Flaochad and his allies—the dukes Amalgar, Chramnelen and Wandelbert—with their followings marched out of Autun to meet Willebad in battle. The Neustrians under their mayor, Erchinoald, and the Burgundians who had given their support to Flaochad were reluctant to join. The actual battle probably involved only a small fraction of all the troops present in Autun. A Transjuran Frank named Berthar, a count of the palace to Clovis II, was the first to try to kill Willebad. He was seriously wounded, however, when he offered protection under his shield to an old friend, a Burgundian named Manaulf. The latter stabbed him, and Berthar was only saved at the last moment by his son Chaubedo, who charged Manaulf on horseback, killing him and his men with a lance. Willebad and many of his followers were killed in the battle. The Neustrians who had remained aloof plundered Willebad's camp, seizing a large number of horses. The account of Berthar, Manaulf and Chaubedo shows some fighting on foot and others on horse. The account of the plunder seems to show that many rode to battle but dismounted to fight.

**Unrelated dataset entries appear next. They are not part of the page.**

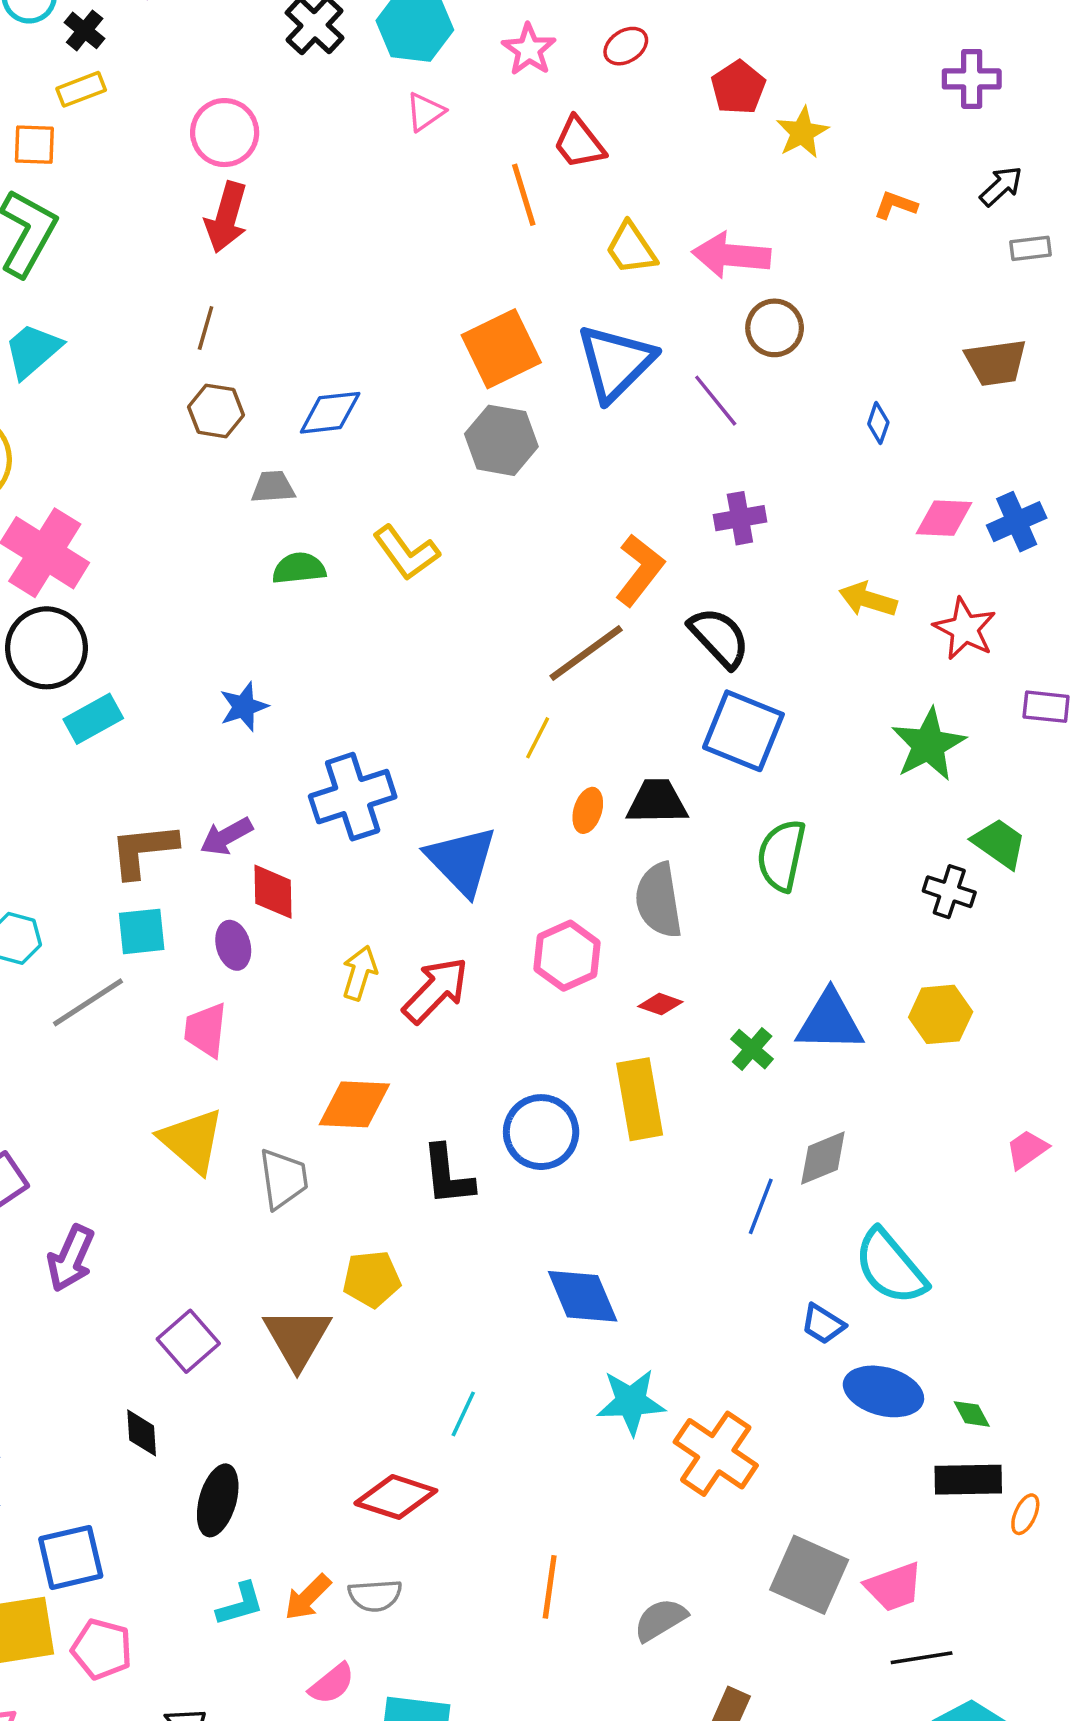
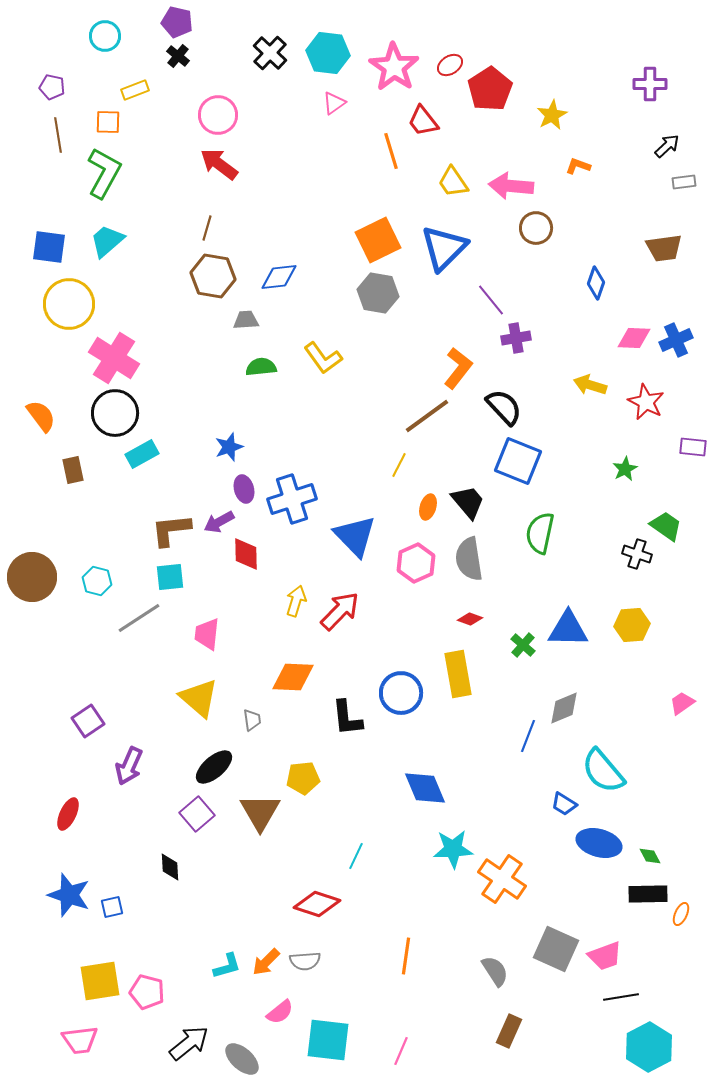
black cross: (85, 30) -> (178, 56), moved
pink star: (529, 50) -> (394, 67), size x1.6
red pentagon: (738, 88) -> (490, 89), moved, size x1.4
orange L-shape: (896, 205) -> (578, 166), moved
red arrow: (226, 217) -> (219, 164), turned 111
purple line: (716, 401) -> (491, 300), moved
brown hexagon: (216, 411) -> (213, 276), size x1.4
blue diamond: (878, 423) -> (596, 283), size x1.4
green star: (928, 745) -> (625, 469), size x0.6
black trapezoid: (657, 802) -> (468, 502), turned 51
purple ellipse: (233, 945) -> (244, 489), moved
pink hexagon: (567, 956) -> (416, 563), moved
gray trapezoid: (283, 1179) -> (252, 720), size x0.6
black ellipse: (218, 1500) -> (214, 767), moved, turned 33
blue square: (71, 1557) -> (112, 907), moved, size x0.6
gray semicircle: (660, 1620) -> (495, 971), moved, turned 88

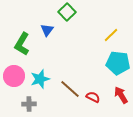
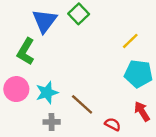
blue triangle: (47, 30) -> (45, 21), moved, size x1.6
red semicircle: (93, 97) -> (113, 124), moved
gray cross: (29, 104) -> (52, 122), moved

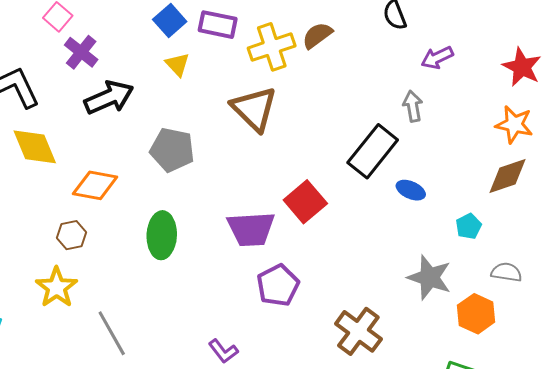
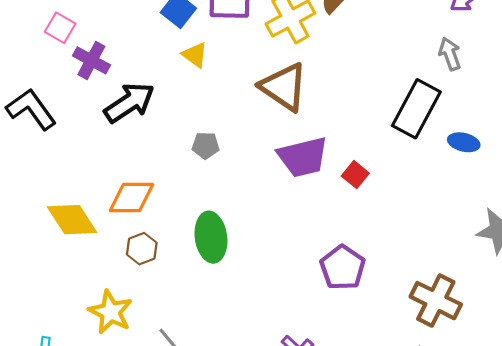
yellow diamond: (35, 147) -> (72, 220), moved
gray pentagon: (172, 150) -> (206, 145), size x0.6
red square: (305, 202) -> (355, 175), size x0.6
purple trapezoid: (251, 229) -> (303, 157), moved
brown hexagon: (71, 235) -> (142, 249), moved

==Capture of Chalon and death of Flaochad==
The day after his victory, Flaochad entered Chalon-sur-Saône. The next day the "city burnt to the ground by some mischance of which I am ignorant", according to Fredegar. It may be that Chalon was the seat of Willebad's power and its occupation and (perhaps intentional) destruction were meant symbolically to cement Flaochad's victory.

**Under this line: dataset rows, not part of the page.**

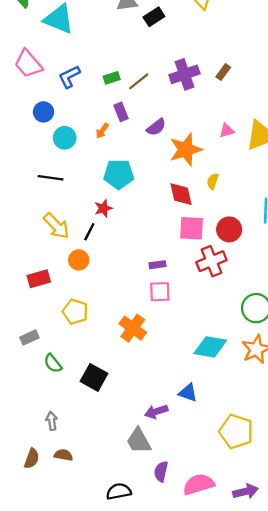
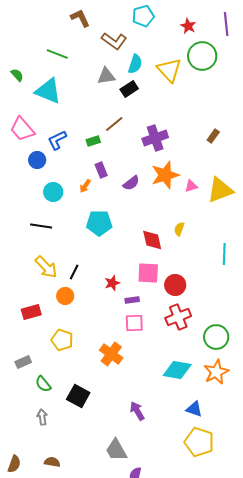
brown rectangle: (223, 72) -> (213, 136), moved
brown line: (139, 81) -> (114, 124), moved
blue circle: (43, 112) -> (37, 160), moved
orange star: (186, 150) -> (165, 175), moved
red star: (103, 208) -> (112, 283), moved
pink square: (192, 228) -> (148, 273), moved
red circle: (229, 229) -> (175, 285), moved
red cross: (211, 261) -> (178, 317), moved
blue triangle: (188, 393) -> (194, 409), moved
purple arrow: (156, 412) -> (137, 411), moved, turned 78
gray arrow: (52, 421) -> (42, 417), moved
brown semicircle: (32, 459) -> (14, 464), moved

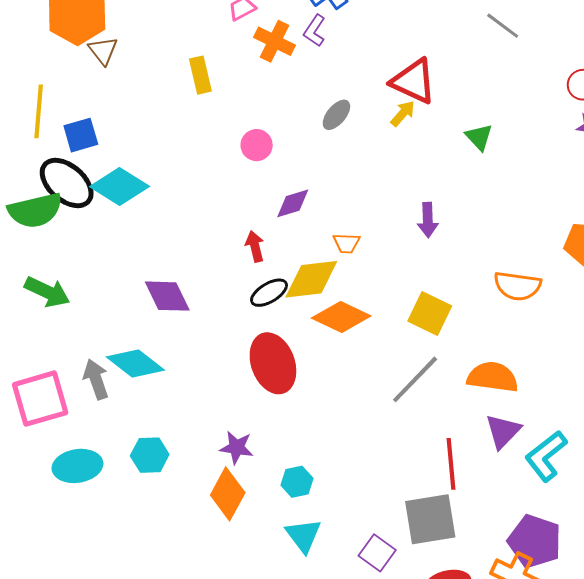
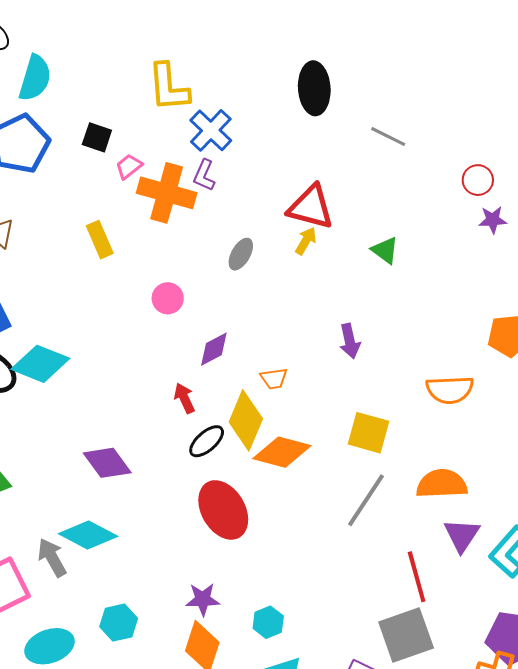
orange cross: (274, 41) -> (167, 193), size x1.4
yellow diamond: (311, 279) -> (246, 420), turned -50

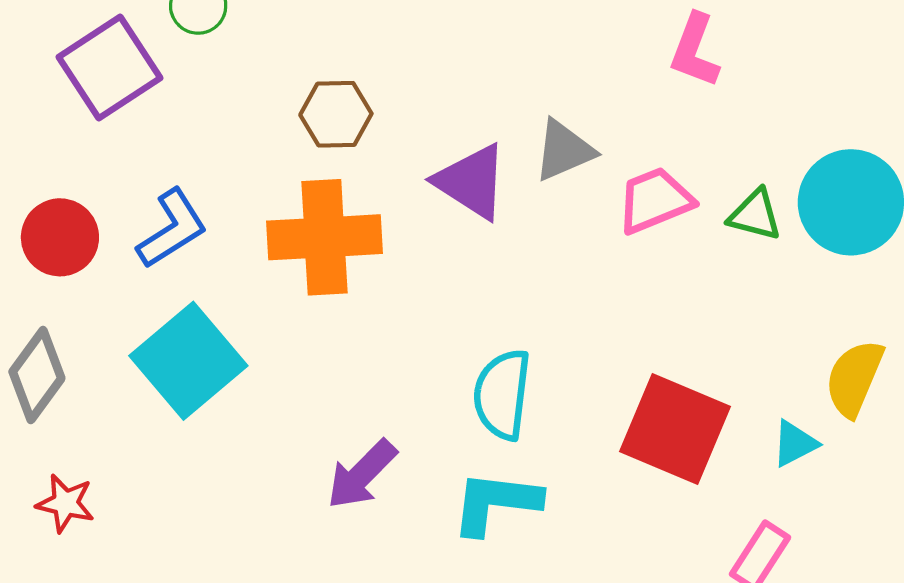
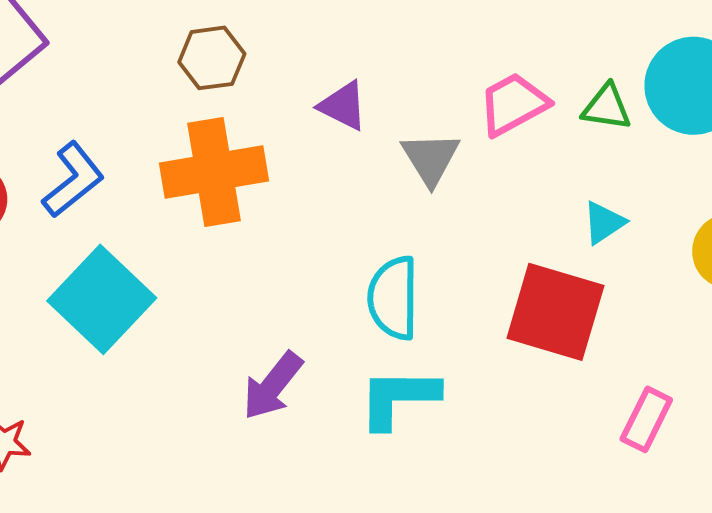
gray triangle: (564, 150) -> (431, 158), moved, turned -32
purple triangle: (471, 182) -> (343, 106), size x0.7
cyan triangle: (795, 444) -> (604, 223), moved

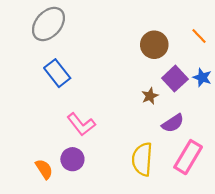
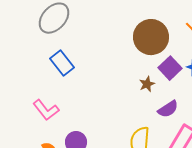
brown circle: (154, 45) -> (151, 37), size x1.4
pink L-shape: (81, 124) -> (46, 110), moved

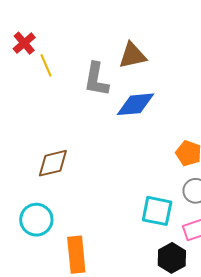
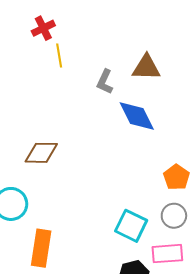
gray L-shape: (96, 79) -> (105, 82), size x0.7
blue diamond: (135, 104) -> (137, 116), turned 54

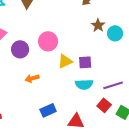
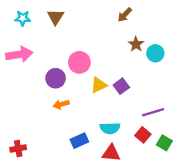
purple circle: (20, 49) -> (56, 78), moved
purple square: (85, 62) -> (121, 86), turned -32
cyan semicircle: (84, 84) -> (110, 128), moved

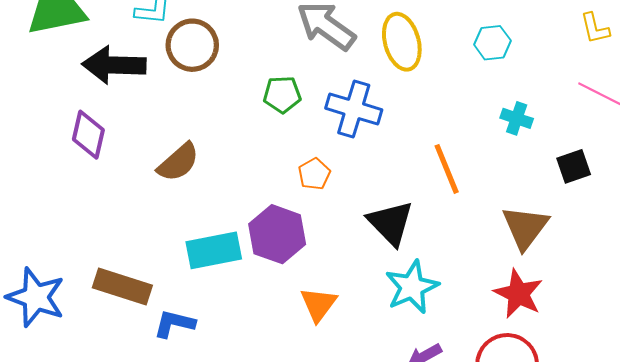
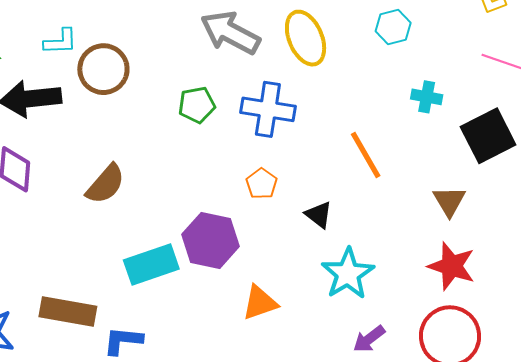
black square: (574, 166) -> (488, 136), size x1.6
orange pentagon: (314, 174) -> (262, 184), moved
black triangle: (391, 223) -> (319, 215), size x0.6
brown triangle: (525, 227) -> (449, 201), size x0.7
orange triangle: (318, 304) -> (260, 303), turned 42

According to the Life of Eligius, Flaochad fell ill seven days after the battle and soon died a miserable death, as the saint had predicted. Fredegar records that he died of a fever eleven days after the battle. It goes on to say that many saw in this divine judgement, "since time and again Flaochad and Willebad had sworn mutual friendship in places holy to the saints and in addition had both greedily oppressed and robbed people." A hoard of coins found near Buis in the 19th century has often been linked to the Battle of Autun, specifically to the plundering and the consequent scattering of treasure. The hoard contained mainly Burgundian issues.

The conflict that led to the battle has often been seen in ethnic terms, since Fredegar describes Flaochad as a Frank and Willebad as a Burgundian. It has also been seen as result of political mistakes at the top: the appointment of a mayor against the wishes of the Burgundians and the appointment of a Neustrian who was regarded as an outsider. Political change seems to have followed the battle. No further mayors of Burgundy seem to have been appointed and the patriciate too seems to have been suppressed.